◆ About this exercise
Pictures aside, return all of the records exactly as they stand.

--- Available data Enclosed Below ---

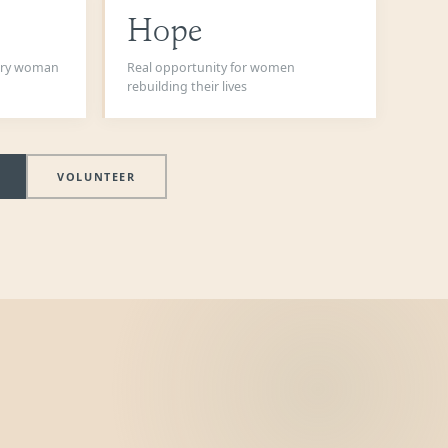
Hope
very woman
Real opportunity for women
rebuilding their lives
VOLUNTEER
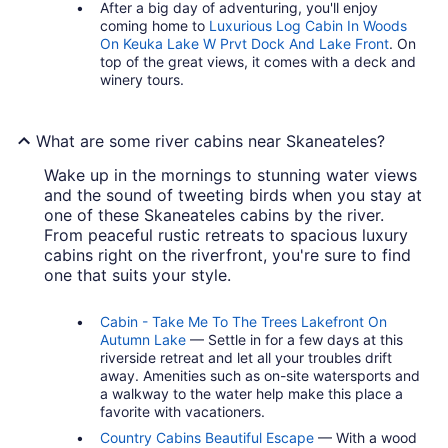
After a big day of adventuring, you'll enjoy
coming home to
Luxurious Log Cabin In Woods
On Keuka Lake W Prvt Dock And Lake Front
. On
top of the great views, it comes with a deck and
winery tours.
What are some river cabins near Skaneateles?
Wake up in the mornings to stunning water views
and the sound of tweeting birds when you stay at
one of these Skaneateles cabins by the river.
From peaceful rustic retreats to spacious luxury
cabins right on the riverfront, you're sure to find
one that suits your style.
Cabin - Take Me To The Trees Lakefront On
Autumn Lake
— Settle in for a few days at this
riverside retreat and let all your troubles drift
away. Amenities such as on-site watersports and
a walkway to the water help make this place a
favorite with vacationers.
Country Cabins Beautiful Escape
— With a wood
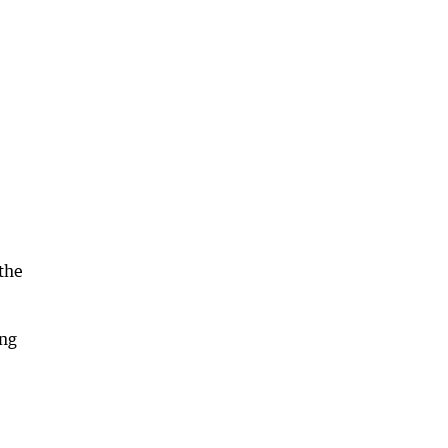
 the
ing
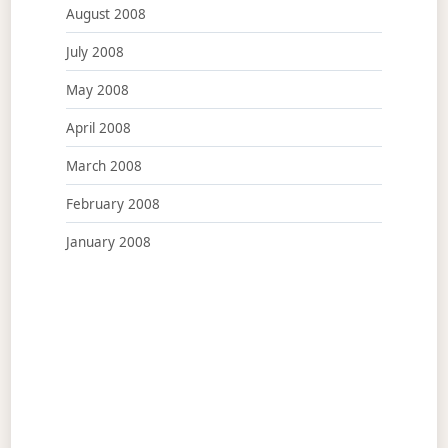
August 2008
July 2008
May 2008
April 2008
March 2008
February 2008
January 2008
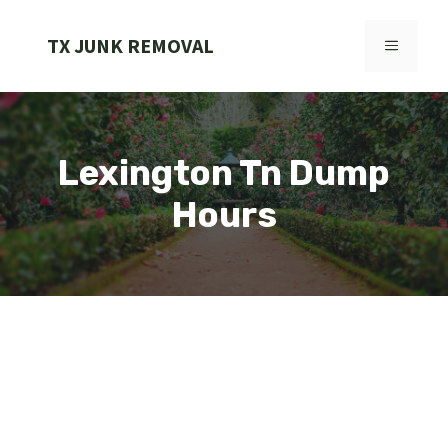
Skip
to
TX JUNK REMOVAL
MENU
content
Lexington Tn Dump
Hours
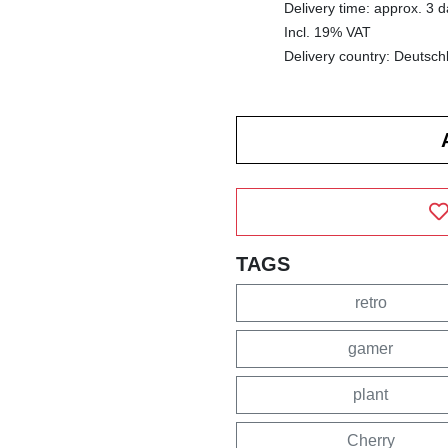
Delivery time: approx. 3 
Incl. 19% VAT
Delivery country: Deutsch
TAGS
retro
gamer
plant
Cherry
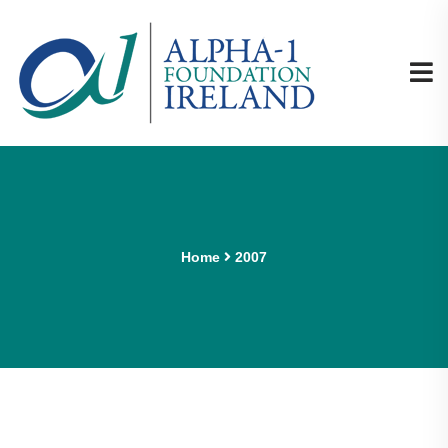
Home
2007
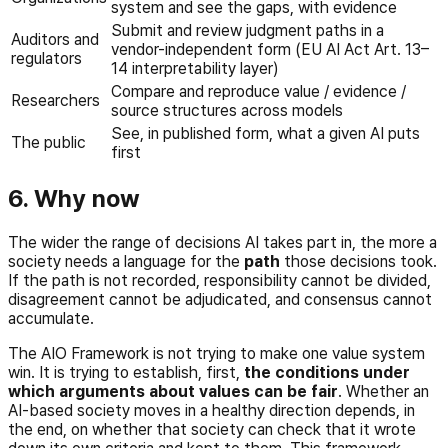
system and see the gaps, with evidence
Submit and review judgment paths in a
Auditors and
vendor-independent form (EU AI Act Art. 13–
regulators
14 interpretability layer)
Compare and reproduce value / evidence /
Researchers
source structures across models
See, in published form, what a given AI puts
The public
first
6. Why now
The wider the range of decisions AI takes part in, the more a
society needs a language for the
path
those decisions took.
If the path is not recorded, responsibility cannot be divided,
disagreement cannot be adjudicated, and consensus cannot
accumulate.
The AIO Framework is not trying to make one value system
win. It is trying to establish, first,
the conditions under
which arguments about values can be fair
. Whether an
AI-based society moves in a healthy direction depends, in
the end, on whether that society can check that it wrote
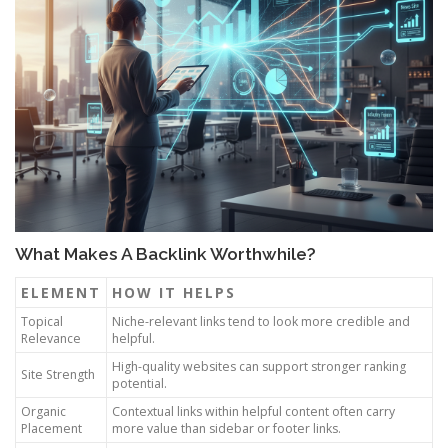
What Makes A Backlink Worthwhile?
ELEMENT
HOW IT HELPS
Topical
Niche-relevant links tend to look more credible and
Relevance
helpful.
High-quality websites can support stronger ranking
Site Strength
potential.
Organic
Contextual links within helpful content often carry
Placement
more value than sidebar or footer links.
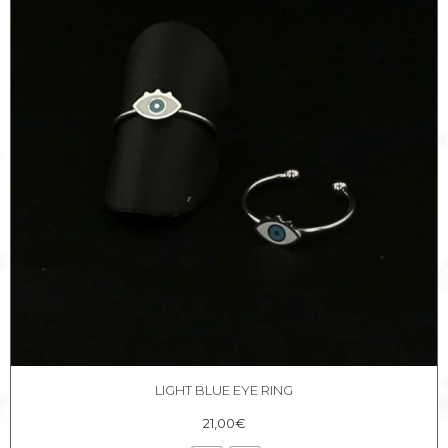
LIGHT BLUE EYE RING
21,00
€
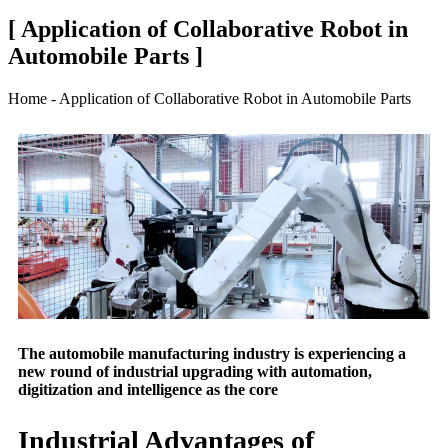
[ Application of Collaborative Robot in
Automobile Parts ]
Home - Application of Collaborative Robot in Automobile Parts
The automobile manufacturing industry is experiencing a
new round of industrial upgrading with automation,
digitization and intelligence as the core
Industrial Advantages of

--- End of Enclosed Available data ---

◆ Finished exercise
Hope
very woman
Real opportunity for women
rebuilding their lives
VOLUNTEER
After a big day of adventuring, you'll enjoy
coming home to
Luxurious Log Cabin In Woods
On Keuka Lake W Prvt Dock And Lake Front
. On
top of the great views, it comes with a deck and
winery tours.
What are some river cabins near Skaneateles?
Wake up in the mornings to stunning water views
and the sound of tweeting birds when you stay at
one of these Skaneateles cabins by the river.
From peaceful rustic retreats to spacious luxury
cabins right on the riverfront, you're sure to find
one that suits your style.
Cabin - Take Me To The Trees Lakefront On
Autumn Lake
— Settle in for a few days at this
riverside retreat and let all your troubles drift
away. Amenities such as on-site watersports and
a walkway to the water help make this place a
favorite with vacationers.
Country Cabins Beautiful Escape
— With a wood
 the
ing
August 2008
July 2008
May 2008
April 2008
March 2008
February 2008
January 2008
Skip
to
TX JUNK REMOVAL
MENU
content
Lexington Tn Dump
Hours
Delivery time: approx. 3 
Incl. 19% VAT
Delivery country: Deutsch
TAGS
retro
gamer
plant
Cherry
Home
2007
system and see the gaps, with evidence
Submit and review judgment paths in a
Auditors and
vendor-independent form (EU AI Act Art. 13–
regulators
14 interpretability layer)
Compare and reproduce value / evidence /
Researchers
source structures across models
See, in published form, what a given AI puts
The public
first
6. Why now
The wider the range of decisions AI takes part in, the more a
society needs a language for the
path
those decisions took.
If the path is not recorded, responsibility cannot be divided,
disagreement cannot be adjudicated, and consensus cannot
accumulate.
The AIO Framework is not trying to make one value system
win. It is trying to establish, first,
the conditions under
which arguments about values can be fair
. Whether an
AI-based society moves in a healthy direction depends, in
the end, on whether that society can check that it wrote
What Makes A Backlink Worthwhile?
ELEMENT
HOW IT HELPS
Topical
Niche-relevant links tend to look more credible and
Relevance
helpful.
High-quality websites can support stronger ranking
Site Strength
potential.
Organic
Contextual links within helpful content often carry
Placement
more value than sidebar or footer links.
LIGHT BLUE EYE RING
21,00
€
[ Application of Collaborative Robot in
Automobile Parts ]
Home - Application of Collaborative Robot in Automobile Parts
The automobile manufacturing industry is experiencing a
new round of industrial upgrading with automation,
digitization and intelligence as the core
Industrial Advantages of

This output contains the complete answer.